### What is required
A verbatim copy of the listing is what is needed, minus any pictures.

─── Extracted data

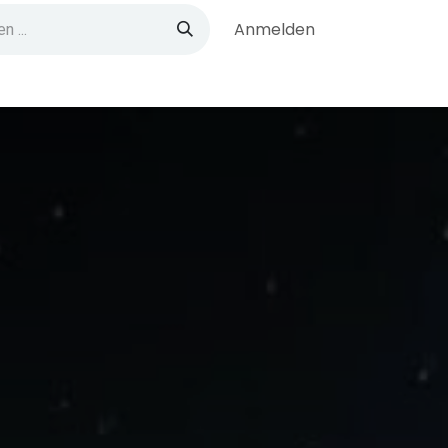
Anmelden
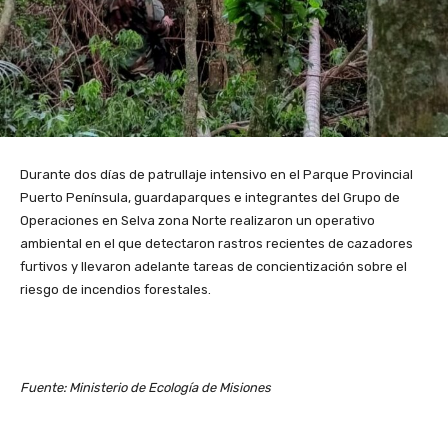
Durante dos días de patrullaje intensivo en el Parque Provincial
Puerto Península, guardaparques e integrantes del Grupo de
Operaciones en Selva zona Norte realizaron un operativo
ambiental en el que detectaron rastros recientes de cazadores
furtivos y llevaron adelante tareas de concientización sobre el
riesgo de incendios forestales.
Fuente: Ministerio de Ecología de Misiones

──────

### Response for this exercise
Anmelden
Durante dos días de patrullaje intensivo en el Parque Provincial
Puerto Península, guardaparques e integrantes del Grupo de
Operaciones en Selva zona Norte realizaron un operativo
ambiental en el que detectaron rastros recientes de cazadores
furtivos y llevaron adelante tareas de concientización sobre el
riesgo de incendios forestales.
Fuente: Ministerio de Ecología de Misiones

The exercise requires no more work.